Child Care Providers: The Workforce Behind the Workforce in Maine
Investments in child care programs with highly-qualified teaching staff set kids on the path to success
Quality child care can strengthen the current and future workforce, contribute to a strong economy and public safety, and enhance national security. Unfortunately, Maine’s child care system does not meet the needs of our state’s children and families. When families do not have the child care they need, parents’ work productivity falls, resulting in costs to parents, their employers, and, ultimately, taxpayers. There are other consequences as well. Maine jails are full of people serving time for serious and costly crimes. It doesn’t have to be that way. Providing at-risk children with high-quality early learning opportunities can help reduce the human and fiscal costs of crime in the future, by setting children up for success in school and beyond. Further, our national security relies on qualified young adults who are ready, willing, and able to serve in the U.S. military. However, educational deficits, health issues, and behavior problems (substance abuse and crime) currently prevent 68 percent of Maine youth from qualifying for service. Healthy early development sets the stage for children’s future success. Without improvements to the child care system, our nation risks having an even smaller recruiting pool in the future.

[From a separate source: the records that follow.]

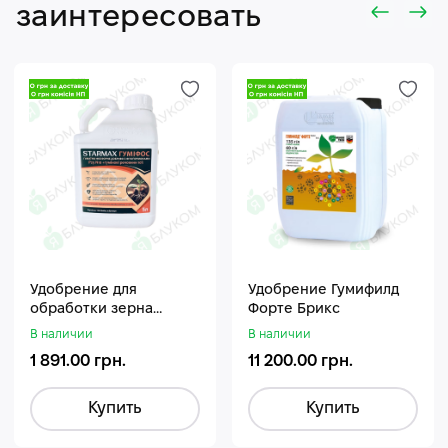
заинтересовать
Удобрение для
Удобрение Гумифилд
обработки зерна
Форте Брикс
Стармакс Гумифос
В наличии
В наличии
1 891.00 грн.
11 200.00 грн.
Купить
Купить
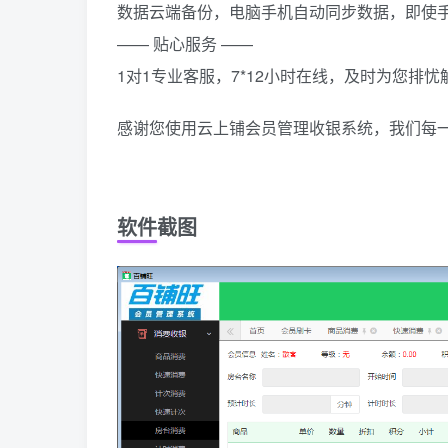
数据云端备份，电脑手机自动同步数据，即使
—— 贴心服务 ——
1对1专业客服，7*12小时在线，及时为您排忧
感谢您使用云上铺会员管理收银系统，我们每
软件截图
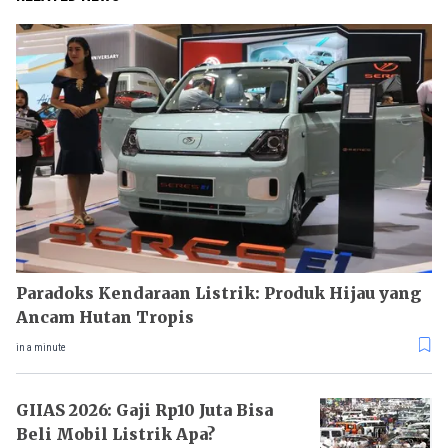
Paradoks Kendaraan Listrik: Produk Hijau yang
Ancam Hutan Tropis
in a minute
GIIAS 2026: Gaji Rp10 Juta Bisa
Beli Mobil Listrik Apa?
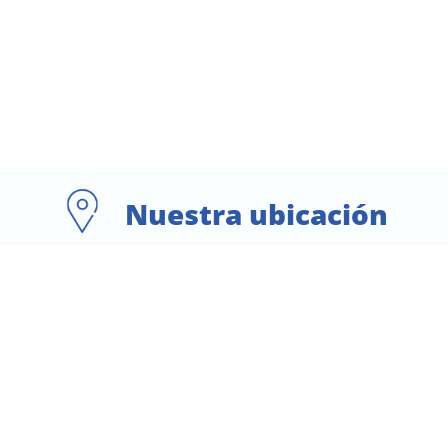
Nuestra ubicación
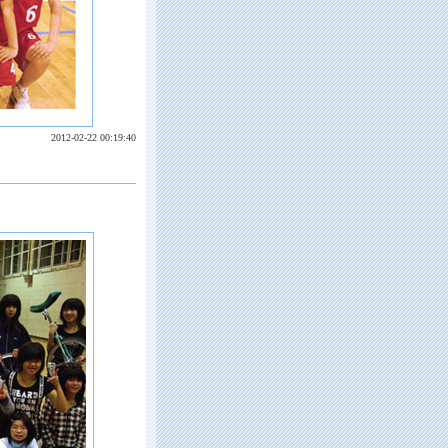
2012-02-22 00:19:40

The COVID-19 pandemic has exacerbated longstanding challenges faced by the child care system. Many Maine child care providers closed temporarily during the pandemic, and 141 providers have closed permanently. Even among the providers that have reopened, many are operating at reduced capacity, due to COVID-related precautions and/or staff shortages. In addition, there has been a 19 percent decline in child care workers, further impairing a sector that cannot meet the overwhelming demand for its services. As a result of these shortcomings, many parents, especially mothers, have been forced to reduce their work hours or leave the workforce entirely.
Building a world class child care system is a key component of Maine’s 10-year economic strategy and plan.
Dana Connors, President of the Maine State Chamber of Commerce, ReadyNation member
As our state responds to the challenges presented by the pandemic, policymakers must continue to grow access to quality child care. A fundamental feature of child care quality is highly-qualified teachers who are well-trained both before and during their service and who need to be adequately compensated. Maine policymakers must address the needs of the child care workforce to ensure that families have the child care they need, parents can return to their jobs, and children can be set on the path to educational success. In particular, Maine’s child care workforce solutions must include increased compensation and benefits, scholarships, and apprenticeships, along with other innovative solutions. Action and innovation now can improve the experiences of Maine children today and strengthen our state in the years to come.